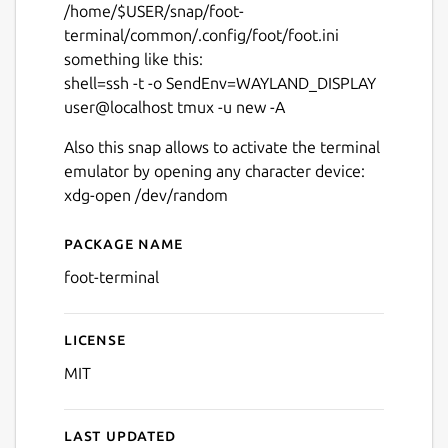
/home/$USER/snap/foot-
terminal/common/.config/foot/foot.ini
something like this:
shell=ssh -t -o SendEnv=WAYLAND_DISPLAY
user@localhost tmux -u new -A
Also this snap allows to activate the terminal
emulator by opening any character device:
xdg-open /dev/random
Package name
Details for foot-terminal
foot-terminal
License
MIT
Last updated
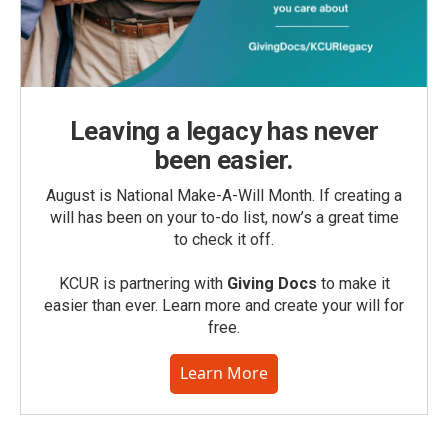
Leaving a legacy has never
been easier.
August is National Make-A-Will Month. If creating a
will has been on your to-do list, now’s a great time
to check it off.
KCUR is partnering with
Giving Docs
to make it
easier than ever. Learn more and create your will for
free.
Learn More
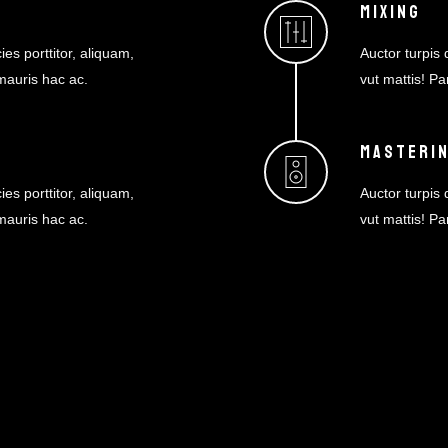
MIXING
ies porttitor, aliquam,
Auctor turpis d
 mauris hac ac.
vut mattis! Pa
MASTERI
NEWSLETTER
ies porttitor, aliquam,
Auctor turpis d
 mauris hac ac.
vut mattis! Pa
Sign up for special discounts & news.
Join our mail list now!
==============================
What is needed → Check each line of the records for the word "this", and show the lines that contain it.

The answer →
something like this:
Also this snap allows to activate the terminal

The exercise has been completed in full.